We believe UKIP’s ideas have no place in Nottingham, as they do not reflect the city which we know and love. And it is our love for Nottingham’s vibrant society which leads us not to fear immigration, but embrace it. For that reason we have decided to fight Nigel not by imitating his demagogic slogans and promises, but by using the power of film alone to tell migration stories that will make people think again.
To challenge UKIP’s Little England mentality, we have also put great emphasis on bringing films from around the world to Nottingham. So we’ve got films from Thailand, Lebanon, Scotland, Germany, France, Greece, Singapore, England and more! And these are films which we’ve found at film festivals right round the globe too, from celebrations of film like International Film Festival Rotterdam to award winners like Kyla Simone’s The Interpreter from this year’s London Short Film Festival.

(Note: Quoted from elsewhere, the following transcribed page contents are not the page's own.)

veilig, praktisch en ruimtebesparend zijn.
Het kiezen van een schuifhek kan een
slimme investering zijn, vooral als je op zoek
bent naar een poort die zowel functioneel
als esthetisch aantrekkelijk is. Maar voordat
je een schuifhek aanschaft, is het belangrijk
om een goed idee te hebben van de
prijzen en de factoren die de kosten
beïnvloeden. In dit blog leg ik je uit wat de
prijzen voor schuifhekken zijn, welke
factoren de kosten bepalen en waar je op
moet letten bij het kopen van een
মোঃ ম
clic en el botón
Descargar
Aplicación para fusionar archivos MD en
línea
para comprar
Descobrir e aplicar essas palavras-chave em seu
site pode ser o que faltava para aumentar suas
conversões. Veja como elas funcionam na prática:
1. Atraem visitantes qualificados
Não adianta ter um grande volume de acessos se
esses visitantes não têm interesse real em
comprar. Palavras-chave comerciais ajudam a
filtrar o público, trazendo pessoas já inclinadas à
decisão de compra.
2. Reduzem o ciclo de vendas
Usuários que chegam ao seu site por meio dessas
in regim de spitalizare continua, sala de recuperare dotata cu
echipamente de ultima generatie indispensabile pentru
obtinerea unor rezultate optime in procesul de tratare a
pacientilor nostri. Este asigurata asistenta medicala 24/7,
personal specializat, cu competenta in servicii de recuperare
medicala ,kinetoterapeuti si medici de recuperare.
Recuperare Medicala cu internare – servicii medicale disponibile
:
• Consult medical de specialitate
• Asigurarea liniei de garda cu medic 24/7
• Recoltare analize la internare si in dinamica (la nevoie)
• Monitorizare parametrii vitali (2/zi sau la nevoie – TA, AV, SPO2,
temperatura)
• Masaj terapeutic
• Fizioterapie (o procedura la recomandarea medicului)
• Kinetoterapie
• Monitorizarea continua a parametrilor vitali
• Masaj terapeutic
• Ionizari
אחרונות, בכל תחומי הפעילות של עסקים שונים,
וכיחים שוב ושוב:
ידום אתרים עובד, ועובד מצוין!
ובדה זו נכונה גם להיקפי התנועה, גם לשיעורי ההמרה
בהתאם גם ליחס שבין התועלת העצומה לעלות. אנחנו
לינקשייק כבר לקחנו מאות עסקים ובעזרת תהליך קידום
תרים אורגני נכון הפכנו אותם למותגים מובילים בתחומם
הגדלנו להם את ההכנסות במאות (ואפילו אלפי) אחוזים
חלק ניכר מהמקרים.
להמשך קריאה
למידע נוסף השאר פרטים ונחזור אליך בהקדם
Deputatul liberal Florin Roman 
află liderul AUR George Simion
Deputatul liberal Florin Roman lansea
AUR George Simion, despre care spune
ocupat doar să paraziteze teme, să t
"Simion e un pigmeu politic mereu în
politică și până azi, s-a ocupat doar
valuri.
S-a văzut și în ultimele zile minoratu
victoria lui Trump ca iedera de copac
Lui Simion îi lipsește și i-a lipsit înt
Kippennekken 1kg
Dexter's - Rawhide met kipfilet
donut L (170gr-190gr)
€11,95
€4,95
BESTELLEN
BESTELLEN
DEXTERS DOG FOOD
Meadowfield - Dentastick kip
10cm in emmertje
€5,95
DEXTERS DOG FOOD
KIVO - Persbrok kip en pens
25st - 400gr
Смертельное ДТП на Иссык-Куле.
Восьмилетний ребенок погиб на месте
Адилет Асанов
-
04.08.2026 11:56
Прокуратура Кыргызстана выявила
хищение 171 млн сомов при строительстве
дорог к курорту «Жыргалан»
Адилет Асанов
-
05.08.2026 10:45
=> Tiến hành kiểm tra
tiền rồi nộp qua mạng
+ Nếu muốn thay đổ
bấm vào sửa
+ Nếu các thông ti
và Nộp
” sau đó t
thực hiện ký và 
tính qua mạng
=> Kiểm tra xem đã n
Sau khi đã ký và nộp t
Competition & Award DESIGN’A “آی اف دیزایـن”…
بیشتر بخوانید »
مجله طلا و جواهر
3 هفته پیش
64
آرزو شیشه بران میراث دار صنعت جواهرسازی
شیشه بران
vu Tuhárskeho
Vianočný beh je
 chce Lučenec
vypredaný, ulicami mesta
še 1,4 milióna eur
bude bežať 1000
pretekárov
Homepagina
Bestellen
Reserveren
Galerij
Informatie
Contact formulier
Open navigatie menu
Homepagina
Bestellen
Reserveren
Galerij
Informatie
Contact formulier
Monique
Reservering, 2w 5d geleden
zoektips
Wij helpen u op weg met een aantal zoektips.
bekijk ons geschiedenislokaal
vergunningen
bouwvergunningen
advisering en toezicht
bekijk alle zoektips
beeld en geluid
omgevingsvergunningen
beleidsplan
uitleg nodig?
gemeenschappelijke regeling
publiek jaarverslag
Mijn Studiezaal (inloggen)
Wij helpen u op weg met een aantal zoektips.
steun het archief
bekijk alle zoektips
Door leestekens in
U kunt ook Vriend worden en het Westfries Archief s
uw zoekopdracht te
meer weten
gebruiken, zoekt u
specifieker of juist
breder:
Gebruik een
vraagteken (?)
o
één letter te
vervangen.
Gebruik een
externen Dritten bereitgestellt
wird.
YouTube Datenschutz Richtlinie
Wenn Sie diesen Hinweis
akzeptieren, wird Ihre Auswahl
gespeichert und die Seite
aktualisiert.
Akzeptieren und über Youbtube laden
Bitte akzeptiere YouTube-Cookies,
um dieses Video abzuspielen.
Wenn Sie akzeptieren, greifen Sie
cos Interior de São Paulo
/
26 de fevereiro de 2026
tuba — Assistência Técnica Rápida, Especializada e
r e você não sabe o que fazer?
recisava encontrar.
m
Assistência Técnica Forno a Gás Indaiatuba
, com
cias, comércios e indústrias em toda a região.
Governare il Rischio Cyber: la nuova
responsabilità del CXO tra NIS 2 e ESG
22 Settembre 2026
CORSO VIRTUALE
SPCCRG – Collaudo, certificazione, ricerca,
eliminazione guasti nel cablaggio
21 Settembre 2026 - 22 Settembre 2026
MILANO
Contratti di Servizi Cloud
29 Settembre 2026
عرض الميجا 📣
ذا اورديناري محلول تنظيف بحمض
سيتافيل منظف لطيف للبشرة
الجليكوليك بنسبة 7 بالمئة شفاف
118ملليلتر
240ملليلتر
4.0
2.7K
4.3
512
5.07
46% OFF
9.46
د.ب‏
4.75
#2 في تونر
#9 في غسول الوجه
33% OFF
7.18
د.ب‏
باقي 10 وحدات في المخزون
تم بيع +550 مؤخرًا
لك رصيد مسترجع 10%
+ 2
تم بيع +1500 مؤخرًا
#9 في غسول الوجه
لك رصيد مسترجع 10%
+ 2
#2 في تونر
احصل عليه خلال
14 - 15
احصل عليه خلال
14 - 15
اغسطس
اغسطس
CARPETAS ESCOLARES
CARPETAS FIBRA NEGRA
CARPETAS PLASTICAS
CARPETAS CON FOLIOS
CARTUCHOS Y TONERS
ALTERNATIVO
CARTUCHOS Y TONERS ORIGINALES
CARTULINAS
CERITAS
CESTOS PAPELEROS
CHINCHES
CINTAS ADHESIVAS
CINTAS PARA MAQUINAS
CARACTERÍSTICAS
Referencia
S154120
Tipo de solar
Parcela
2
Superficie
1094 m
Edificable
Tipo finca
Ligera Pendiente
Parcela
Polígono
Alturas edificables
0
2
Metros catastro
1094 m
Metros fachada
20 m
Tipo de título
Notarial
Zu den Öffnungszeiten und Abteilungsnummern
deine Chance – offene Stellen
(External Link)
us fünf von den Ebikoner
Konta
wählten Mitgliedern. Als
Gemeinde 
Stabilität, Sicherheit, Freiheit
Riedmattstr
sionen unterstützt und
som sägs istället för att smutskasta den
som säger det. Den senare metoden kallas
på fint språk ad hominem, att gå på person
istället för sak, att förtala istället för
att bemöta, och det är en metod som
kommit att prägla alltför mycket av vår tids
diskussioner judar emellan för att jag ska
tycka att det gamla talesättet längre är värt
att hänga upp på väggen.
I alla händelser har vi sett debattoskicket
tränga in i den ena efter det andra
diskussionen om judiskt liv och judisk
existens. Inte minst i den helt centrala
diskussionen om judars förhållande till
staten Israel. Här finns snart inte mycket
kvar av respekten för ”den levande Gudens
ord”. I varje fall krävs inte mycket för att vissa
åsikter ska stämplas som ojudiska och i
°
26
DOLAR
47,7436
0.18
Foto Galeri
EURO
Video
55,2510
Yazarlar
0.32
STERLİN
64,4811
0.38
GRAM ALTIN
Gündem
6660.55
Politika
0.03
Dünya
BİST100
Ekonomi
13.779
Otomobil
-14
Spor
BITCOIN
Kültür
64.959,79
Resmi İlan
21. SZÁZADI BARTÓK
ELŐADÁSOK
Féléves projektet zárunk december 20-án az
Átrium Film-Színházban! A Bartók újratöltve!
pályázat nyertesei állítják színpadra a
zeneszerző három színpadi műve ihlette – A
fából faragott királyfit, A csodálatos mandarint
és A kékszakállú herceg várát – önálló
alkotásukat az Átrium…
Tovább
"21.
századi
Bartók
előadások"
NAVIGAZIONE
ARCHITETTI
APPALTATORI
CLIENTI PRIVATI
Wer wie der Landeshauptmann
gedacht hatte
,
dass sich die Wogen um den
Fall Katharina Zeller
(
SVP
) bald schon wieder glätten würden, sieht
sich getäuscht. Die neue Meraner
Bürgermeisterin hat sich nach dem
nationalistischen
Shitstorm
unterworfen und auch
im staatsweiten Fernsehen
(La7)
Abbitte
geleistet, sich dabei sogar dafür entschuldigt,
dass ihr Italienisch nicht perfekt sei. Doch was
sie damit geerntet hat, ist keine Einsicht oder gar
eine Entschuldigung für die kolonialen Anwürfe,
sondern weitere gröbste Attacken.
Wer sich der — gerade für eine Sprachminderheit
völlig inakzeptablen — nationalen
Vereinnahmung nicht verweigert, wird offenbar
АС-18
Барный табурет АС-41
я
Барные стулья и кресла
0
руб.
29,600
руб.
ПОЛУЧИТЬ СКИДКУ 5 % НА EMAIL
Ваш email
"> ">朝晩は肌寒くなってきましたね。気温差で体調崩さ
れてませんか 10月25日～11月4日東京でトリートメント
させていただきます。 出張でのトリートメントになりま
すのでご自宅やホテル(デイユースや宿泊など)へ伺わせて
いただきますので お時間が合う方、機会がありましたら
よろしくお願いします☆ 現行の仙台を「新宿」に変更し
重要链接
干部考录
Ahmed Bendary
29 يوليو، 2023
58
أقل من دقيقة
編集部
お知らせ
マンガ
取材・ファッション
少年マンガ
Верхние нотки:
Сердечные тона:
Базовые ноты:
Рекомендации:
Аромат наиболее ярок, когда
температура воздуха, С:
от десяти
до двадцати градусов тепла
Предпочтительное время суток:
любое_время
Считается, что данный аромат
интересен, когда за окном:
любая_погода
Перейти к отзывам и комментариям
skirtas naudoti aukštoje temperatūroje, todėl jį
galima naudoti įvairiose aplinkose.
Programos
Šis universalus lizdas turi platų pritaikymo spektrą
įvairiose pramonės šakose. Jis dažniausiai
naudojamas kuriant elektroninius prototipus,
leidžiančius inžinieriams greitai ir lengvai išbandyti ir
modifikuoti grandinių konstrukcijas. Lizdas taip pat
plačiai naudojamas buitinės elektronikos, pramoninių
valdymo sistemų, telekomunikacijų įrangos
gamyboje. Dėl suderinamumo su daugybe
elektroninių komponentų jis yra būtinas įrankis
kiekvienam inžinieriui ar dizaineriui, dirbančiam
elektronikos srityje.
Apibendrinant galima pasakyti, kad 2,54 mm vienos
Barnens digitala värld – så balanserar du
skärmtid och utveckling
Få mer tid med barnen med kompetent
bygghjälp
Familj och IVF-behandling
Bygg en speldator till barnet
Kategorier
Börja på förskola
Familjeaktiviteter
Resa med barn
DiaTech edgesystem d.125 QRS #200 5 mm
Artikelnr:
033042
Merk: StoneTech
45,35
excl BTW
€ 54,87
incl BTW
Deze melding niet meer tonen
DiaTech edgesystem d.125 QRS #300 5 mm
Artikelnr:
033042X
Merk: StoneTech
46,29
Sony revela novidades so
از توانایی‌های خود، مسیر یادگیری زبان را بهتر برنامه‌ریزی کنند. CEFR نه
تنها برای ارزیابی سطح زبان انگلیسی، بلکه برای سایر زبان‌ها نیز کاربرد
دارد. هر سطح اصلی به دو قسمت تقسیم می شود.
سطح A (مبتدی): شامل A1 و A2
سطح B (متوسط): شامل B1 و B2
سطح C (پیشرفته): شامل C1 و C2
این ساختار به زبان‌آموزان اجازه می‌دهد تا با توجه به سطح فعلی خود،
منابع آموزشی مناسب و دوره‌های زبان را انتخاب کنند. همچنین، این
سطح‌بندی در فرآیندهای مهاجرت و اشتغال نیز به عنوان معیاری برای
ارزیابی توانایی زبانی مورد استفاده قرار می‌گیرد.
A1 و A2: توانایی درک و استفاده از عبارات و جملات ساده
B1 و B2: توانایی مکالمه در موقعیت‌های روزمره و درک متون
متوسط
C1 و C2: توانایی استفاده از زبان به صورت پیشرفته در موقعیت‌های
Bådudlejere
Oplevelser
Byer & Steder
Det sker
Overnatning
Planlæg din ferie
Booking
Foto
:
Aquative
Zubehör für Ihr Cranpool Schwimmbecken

What’s more, we’re going to invite our audience to ‘pay what you can’ for this screening, because we don’t want to exclude anyone. Plus, any profits from donations will go to a film of the audience’s choice – so why not join us for something a little bit different this May bank holiday?
Why we want to share these films with you:
We have an on-going commitment to short films, as we feel they’re a great art form all of their own and they don’t get the attention they so rightly deserve! Instead we want to give audiences in Nottingham a chance to see more shorts and decide for themselves what they do and don’t like. We also want to challenge the belief that people shouldn’t be paid for screening short films, a trend we try to buck by at least returning what profits we do make to the winning film.
In this instance, we also want to use these films to create an additional space in the media for discussing this issue of immigration. We believe an often sensationalised, one-sided discussion of this issue is often being presented at the moment, and this is allowing UKIP to win undue support. To challenge this we want to show that migration is not something we should see as a tidal wave that threatens Britain, but rather an issue which must be dealt with (often ambivalently) around the now globalised world.
We also want to oppose the reduction of migrants to statistics or caricatured “job-thieves.” These are people with their own stories, hopes and dreams, who sometimes need help or just a change of scenery. And we believe the best way to stop UKIP’s fear-mongering is to rehumanise the migrants they are trying to demonise.